# 07 tundra switches?



## rancherman84 (Oct 22, 2005)

has anyone installed and used the xtra switches under the radio for back up lights,beacon lights etc?


----------



## mercer_me (Sep 13, 2008)

I don't have my switches under the radio. I put mine in the extra spots by the stearing column.


----------



## rancherman84 (Oct 22, 2005)

i have three spots under the radio/heater and a/c knobs.right next to the AUX plug. where did u get those rocker switches? thats what i want. called toyota dealer,they want 68 bucks for the 115 volt switch that would fit there.


----------



## mercer_me (Sep 13, 2008)

rancherman84;1300839 said:


> i have three spots under the radio/heater and a/c knobs.right next to the AUX plug. where did u get those rocker switches? thats what i want. called toyota dealer,they want 68 bucks for the 115 volt switch that would fit there.

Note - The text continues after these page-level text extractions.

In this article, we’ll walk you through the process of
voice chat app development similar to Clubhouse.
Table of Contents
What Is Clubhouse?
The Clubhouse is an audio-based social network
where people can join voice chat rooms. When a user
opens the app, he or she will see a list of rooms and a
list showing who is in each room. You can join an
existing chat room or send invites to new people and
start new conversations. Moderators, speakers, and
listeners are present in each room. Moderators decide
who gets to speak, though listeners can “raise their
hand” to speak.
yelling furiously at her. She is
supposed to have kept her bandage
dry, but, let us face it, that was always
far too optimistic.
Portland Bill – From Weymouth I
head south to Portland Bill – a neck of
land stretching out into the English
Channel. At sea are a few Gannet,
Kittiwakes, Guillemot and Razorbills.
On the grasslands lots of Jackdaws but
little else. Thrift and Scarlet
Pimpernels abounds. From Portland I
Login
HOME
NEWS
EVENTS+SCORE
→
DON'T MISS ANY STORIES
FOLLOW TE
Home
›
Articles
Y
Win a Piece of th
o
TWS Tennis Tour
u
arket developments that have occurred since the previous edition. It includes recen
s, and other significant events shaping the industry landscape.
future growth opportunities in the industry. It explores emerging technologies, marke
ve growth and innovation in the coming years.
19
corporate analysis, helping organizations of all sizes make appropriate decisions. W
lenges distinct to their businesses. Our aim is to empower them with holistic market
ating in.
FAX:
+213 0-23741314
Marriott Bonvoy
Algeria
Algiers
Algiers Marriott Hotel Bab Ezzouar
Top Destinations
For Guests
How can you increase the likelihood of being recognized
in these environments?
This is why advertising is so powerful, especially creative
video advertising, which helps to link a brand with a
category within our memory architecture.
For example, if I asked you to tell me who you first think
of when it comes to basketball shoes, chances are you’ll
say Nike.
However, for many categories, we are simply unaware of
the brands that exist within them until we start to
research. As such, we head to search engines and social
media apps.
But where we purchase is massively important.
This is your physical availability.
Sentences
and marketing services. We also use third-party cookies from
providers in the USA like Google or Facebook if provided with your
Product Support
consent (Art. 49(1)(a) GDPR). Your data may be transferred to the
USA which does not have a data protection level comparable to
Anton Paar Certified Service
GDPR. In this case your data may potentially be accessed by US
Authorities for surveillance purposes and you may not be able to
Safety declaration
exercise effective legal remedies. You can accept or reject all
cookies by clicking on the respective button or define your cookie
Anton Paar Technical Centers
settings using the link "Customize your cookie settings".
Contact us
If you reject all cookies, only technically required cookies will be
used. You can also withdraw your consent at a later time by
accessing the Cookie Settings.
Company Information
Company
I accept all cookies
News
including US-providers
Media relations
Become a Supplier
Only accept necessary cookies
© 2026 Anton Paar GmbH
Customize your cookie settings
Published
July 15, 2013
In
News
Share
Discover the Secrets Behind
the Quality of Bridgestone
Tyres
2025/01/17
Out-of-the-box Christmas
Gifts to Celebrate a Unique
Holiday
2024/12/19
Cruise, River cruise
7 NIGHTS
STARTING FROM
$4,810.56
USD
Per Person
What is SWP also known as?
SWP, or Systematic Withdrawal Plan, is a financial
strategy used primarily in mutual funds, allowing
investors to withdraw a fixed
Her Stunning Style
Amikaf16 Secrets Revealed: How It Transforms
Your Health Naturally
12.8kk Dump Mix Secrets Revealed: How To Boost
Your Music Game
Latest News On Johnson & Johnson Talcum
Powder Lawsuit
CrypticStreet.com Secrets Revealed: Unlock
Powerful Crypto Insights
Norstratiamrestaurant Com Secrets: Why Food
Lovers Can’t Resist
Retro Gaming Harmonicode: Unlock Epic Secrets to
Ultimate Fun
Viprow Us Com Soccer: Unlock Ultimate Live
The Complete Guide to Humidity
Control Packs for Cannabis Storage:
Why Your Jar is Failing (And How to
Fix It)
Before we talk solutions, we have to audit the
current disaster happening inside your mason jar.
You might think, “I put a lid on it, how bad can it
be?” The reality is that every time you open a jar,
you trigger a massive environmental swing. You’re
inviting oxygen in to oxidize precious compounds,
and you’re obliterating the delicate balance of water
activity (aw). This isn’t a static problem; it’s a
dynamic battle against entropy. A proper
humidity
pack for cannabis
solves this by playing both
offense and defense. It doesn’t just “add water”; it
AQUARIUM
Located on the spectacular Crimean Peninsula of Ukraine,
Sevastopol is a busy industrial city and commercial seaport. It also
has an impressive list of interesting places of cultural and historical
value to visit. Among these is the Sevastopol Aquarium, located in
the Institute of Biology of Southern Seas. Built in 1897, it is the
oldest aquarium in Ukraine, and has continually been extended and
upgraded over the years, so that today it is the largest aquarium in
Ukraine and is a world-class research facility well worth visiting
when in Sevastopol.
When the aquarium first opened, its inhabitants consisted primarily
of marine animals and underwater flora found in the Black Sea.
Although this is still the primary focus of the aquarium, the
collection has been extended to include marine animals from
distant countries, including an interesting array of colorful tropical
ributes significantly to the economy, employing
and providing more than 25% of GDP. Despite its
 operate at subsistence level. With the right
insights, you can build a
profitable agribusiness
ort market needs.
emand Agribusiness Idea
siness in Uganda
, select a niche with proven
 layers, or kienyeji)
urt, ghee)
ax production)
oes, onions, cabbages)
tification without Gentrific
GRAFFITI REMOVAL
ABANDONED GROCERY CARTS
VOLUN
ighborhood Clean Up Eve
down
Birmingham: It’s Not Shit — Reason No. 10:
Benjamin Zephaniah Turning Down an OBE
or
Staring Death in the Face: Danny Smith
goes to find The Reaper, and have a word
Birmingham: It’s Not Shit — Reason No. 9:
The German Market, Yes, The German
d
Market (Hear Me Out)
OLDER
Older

I'm sure you could use those spots unter the radio. You will just have to take your dash abart. I took the little caps out and drilled a hole in them. I bought the switches right at Wal*Mart. They was pretty cheep. I like having the ones with the little red lights.


----------



## rancherman84 (Oct 22, 2005)

thanks fellow tundra owner!


----------



## Spucel (Feb 6, 2011)

That looks real sharp!!! Nice and clean


----------